Singkatnya, kini mereka sudah berada di loby rumah sakit bersama seorang perempuan muda yang umurnya belum genap tiga puluh tahun. Perempuan itu adalah Adele, anak Tante Lisa yang berprofesi sebagai lawyer. Rose sengaja meminta bantuan Adele agar anak-anak nya mendapatkan hak yang semestinya.
"Bu Rose?" panggil Pak Ariel kemudian menjabat tangan Rose. "Sudah daritadi? Maaf saya kena macet."
"Gapapa, Pak Ariel.

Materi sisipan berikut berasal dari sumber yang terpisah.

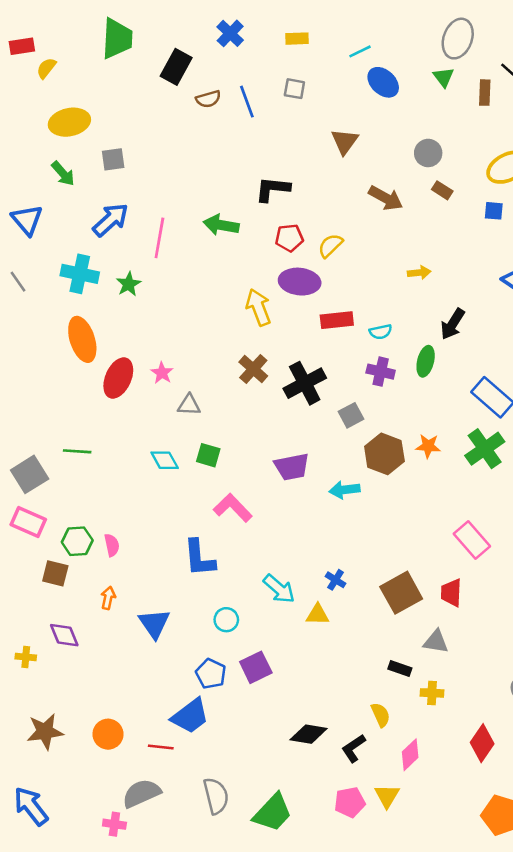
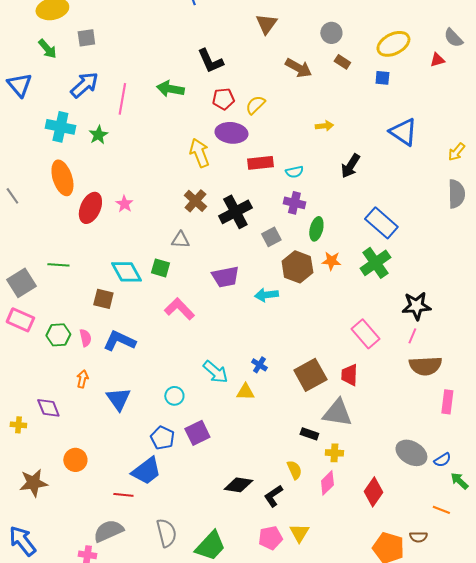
black L-shape: (273, 189) -> (210, 61), turned -120
gray line: (18, 282) -> (12, 196), moved
green ellipse: (426, 361) -> (316, 229), moved
gray triangle: (189, 405) -> (180, 240), moved
cyan diamond: (165, 460) -> (126, 272), size x1.4
blue L-shape: (199, 558) -> (119, 341), moved, turned 120
brown square: (55, 573) -> (103, 299), moved
gray triangle: (436, 642) -> (337, 413), size x1.5
orange circle: (108, 734) -> (75, 460), moved
pink diamond: (410, 755) -> (327, 483), moved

Kita juga baru sampai kok."
"Kalau begitu, langsung saja kita ke ruang rawatnya Bu Delia." ujar Pak Ariel.
Rose mengangguk setuju kemudian menggandeng tangan Adele agar berjalan di sisinya. Sejujurnya ia juga gugup. Bertahun-tahun menghindari itu, kini ia harus bertemu kembali dengan wajah perempuan yang merenggut sebagian hidupnya.
Setelah menaiki lift, kini mereka sudah tiba di depan pintu ruang rawat Delia. Entah apa yang membuat atmosfer disekeliling mereka tiba-tiba berubah. Zela yang awalnya biasa saja, kini sedikit deg-degan hingga membuatnya memegangi lengan Dean.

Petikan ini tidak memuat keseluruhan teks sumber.